All sows were fed 4.5 lb/day during the first 2/3 of gestation and then increased to 6 lb/day for the final 1/3 of gestation. From November through March, feed fed to sows in gestation stalls was increased 5% while sows in groups in Hoop Barns had their feed increased 25% to offset increased thermal demands for winter.


Sows which gestated in groups in Hoop Barns weighed more at 110 days of gestation (~ 9 lb) and were fatter (~0.05 inch) than sows which gestated in stalls. Sows which gestated in groups in Hoop Barns lost more backfat during lactation (0.02 in) but had similar weight loss while nursing. Though weighing more and being somewhat fatter at the beginning of lactation, sows which gestated in groups in Hoop Barns had similar lactation feed intake to those sows housed in individual stalls.

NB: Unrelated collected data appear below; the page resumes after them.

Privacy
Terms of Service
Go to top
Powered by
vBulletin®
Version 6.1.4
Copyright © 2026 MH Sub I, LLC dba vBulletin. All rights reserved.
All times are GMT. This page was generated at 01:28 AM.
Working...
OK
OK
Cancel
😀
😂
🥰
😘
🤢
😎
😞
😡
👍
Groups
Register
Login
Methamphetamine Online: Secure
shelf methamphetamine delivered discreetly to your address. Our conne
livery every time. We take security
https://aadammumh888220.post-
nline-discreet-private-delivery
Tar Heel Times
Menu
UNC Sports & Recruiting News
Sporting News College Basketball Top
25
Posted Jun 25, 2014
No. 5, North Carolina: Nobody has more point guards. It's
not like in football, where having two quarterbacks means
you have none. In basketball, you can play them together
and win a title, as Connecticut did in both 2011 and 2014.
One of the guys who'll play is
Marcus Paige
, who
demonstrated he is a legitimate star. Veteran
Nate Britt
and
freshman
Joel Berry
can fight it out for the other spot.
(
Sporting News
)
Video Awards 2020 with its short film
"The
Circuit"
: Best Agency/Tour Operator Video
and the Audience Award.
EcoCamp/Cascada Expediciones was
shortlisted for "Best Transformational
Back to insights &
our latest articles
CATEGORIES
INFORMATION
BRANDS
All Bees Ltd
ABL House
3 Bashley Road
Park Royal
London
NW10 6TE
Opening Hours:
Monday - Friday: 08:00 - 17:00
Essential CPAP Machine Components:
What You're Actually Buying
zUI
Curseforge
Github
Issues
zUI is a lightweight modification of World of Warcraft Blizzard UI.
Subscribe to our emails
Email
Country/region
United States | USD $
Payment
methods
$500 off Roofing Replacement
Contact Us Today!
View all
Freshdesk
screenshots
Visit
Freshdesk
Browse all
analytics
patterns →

There were few differences due to gestation housing treatment for reproductive performance. Sows housed in Hoop Barns did have more total pigs born than sows which gestated in stalls (11.7 vs 11.3, respectively) and subsequently had more number born alive (10.9 vs 9.7, respectively). After farrowing, litter size was standardized across treatments and no difference in number weaned was observed between sows which had gestated in group or individual housing (avg. 8.85 pigs weaned). Sows which gestated in Hoop Barns did take longer to return to estrus after weaning than did sows which gestated in individual stalls (6.0 vs 4.3 days, respectively).

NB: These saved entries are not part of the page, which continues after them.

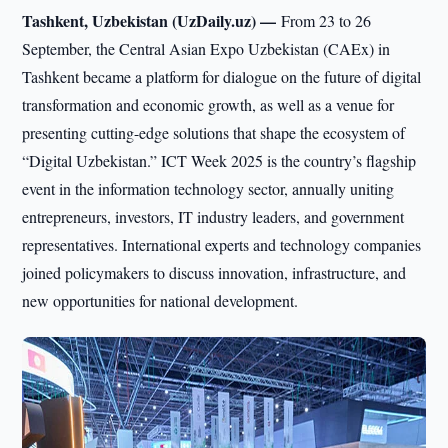
Tashkent, Uzbekistan (UzDaily.uz) —
From 23 to 26
September, the Central Asian Expo Uzbekistan (CAEx) in
Tashkent became a platform for dialogue on the future of digital
transformation and economic growth, as well as a venue for
presenting cutting-edge solutions that shape the ecosystem of
“Digital Uzbekistan.” ICT Week 2025 is the country’s flagship
event in the information technology sector, annually uniting
entrepreneurs, investors, IT industry leaders, and government
representatives. International experts and technology companies
joined policymakers to discuss innovation, infrastructure, and
new opportunities for national development.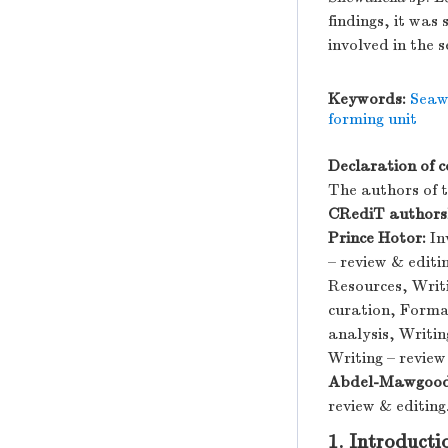
findings, it was
involved in the
Keywords:
Seaw
forming unit
Declaration of c
The authors of th
CRediT authorsh
Prince Hotor:
In
– review & edit
Resources, Writi
curation, Formal
analysis, Writin
Writing – review
Abdel-Mawgood
review & editing
1. Introducti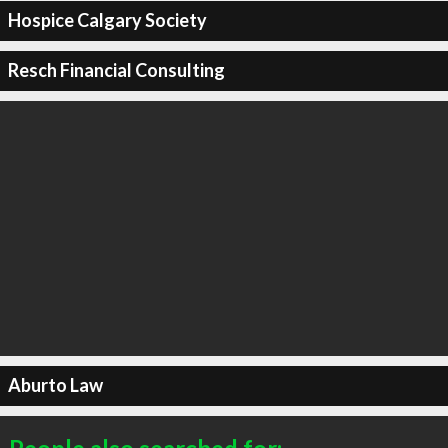
Hospice Calgary Society
Resch Financial Consulting
Aburto Law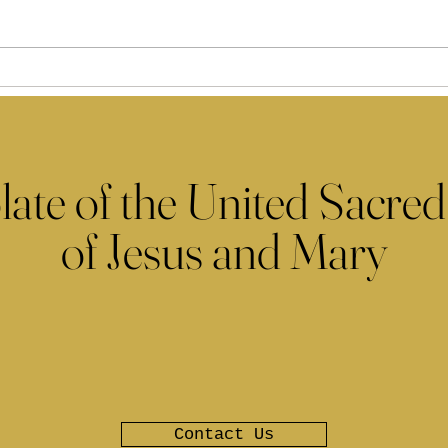
late of the United Sacred
of Jesus and Mary
Contact Us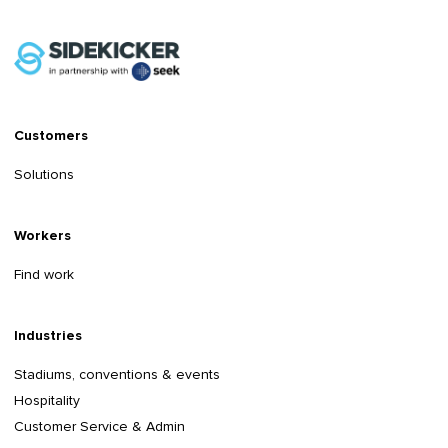
Customers
Solutions
Workers
Find work
Industries
Stadiums, conventions & events
Hospitality
Customer Service & Admin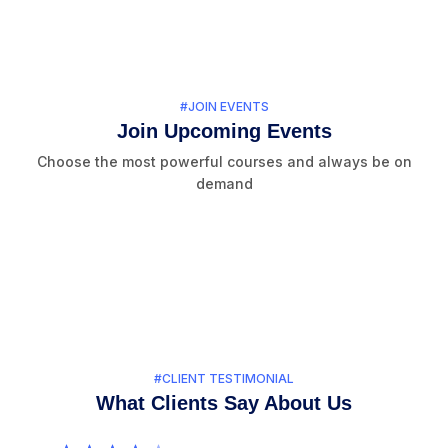
#JOIN EVENTS
Join Upcoming Events
Choose the most powerful courses and always be on
demand
#CLIENT TESTIMONIAL
What Clients Say About Us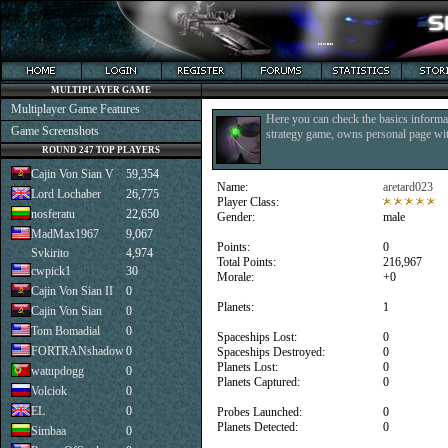
MULTIPLAYER GAME
Multiplayer Game Features
Here you can check the basics informat
Game Screenshots
strategy game, owns personal page with
ROUND 247 TOP PLAYERS
Cajin Von Sian V
59,354
Name:
aretard023
Lord Lochaber
26,775
Player Class:
nosferatu
22,650
Gender:
male
MadMax1967
9,067
Points:
0
Svkirito
4,974
Total Points:
216,967
cwpick1
30
Morale:
+0
Cajin Von Sian II
0
Planets:
1
Cajin Von Sian
0
Tom Bomadial
0
Spaceships Lost:
0
FORTRANshadow
0
Spaceships Destroyed:
0
Planets Lost:
0
watupdogg
0
Planets Captured:
0
Volciok
0
EL
0
Probes Launched:
0
Planets Detected:
0
Simbaa
0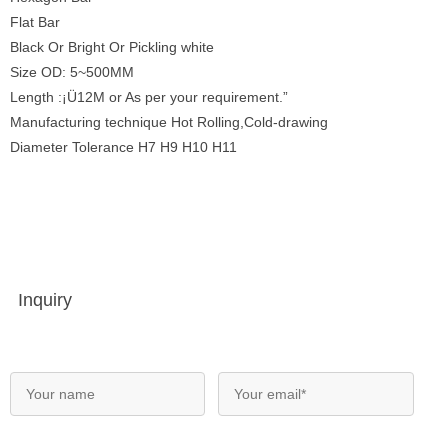
Flat Bar
Black Or Bright Or Pickling white
Size OD: 5~500MM
Length :¡Ü12M or As per your requirement.”
Manufacturing technique Hot Rolling,Cold-drawing
Diameter Tolerance H7 H9 H10 H11
Inquiry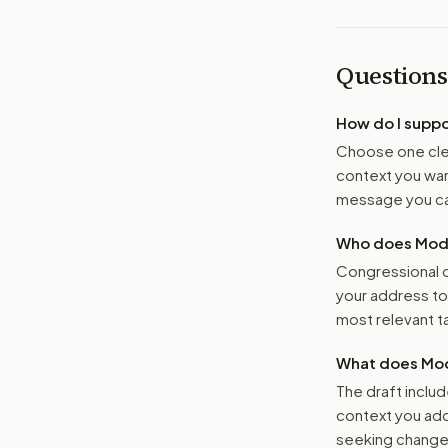
Questions
How do I supp
Choose one clea
context you want
message you ca
Who does Moder
Congressional o
your address t
most relevant tar
What does Mod
The draft includ
context you add
seeking changes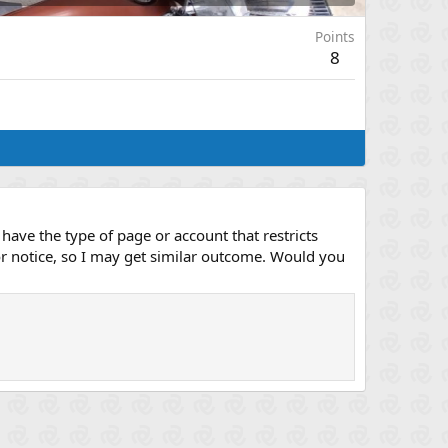
Points
8
have the type of page or account that restricts
or notice, so I may get similar outcome. Would you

Sow which gestated in groups in a Hoop Building did farrow more pigs but took longer to return to estrus that individually housed sows. Sows gestated in groups in Hoop Buildings were offered more feed during the winter but were just slightly fatter and heavier at farrowing. Overall this demonstrated that sows housed in groups can be managed to obtain similar reproductive performance (i.e. littersize) in comparison to sows housed individually in an environmentally controlled building.

Final Thoughts

The results of this study should be taken at face value without further generalization. Sows which are put into groups quickly after mating (2-5 days) can achieve similar reproductive performance as individually housed sows. In addition, gilts were not placed into group housing with sows which does add to the complexity of the interpretation of the results. Bred gilts included into groups with sows can be at a greater risk of being dominated by older and heavier females which can be detrimental to their reproductive performance and welfare. Furthermore, though Hoop Buildings may be cheaper in construction costs than environmentally controlled buildings with individual sow housing, feed costs per sow may be higher, due to increased feed allocation during winter, as was demonstrated in this study. Group housing of gestating sows can be done in a satisfactory manner; however, several factors including, feeding method, day of gestation after mating when grouped, parity distribution, housing type and square footage allocated must be considered when developing a group housing system.

Literature Cited

AVMA Task Force Report. 2005. A comprehensive review of housing for pregnant. 2005. J. Amer. Vet. Med Assoc. 227: 1580-1590.

Lammers, P.J., M.S. Honeyman, J.W. Mabry, and J.D. Harmon. 2007. Performance of gestating sows in bedded hoop barns and confinement stalls. J. Anim. Sci. 85:1311-1317.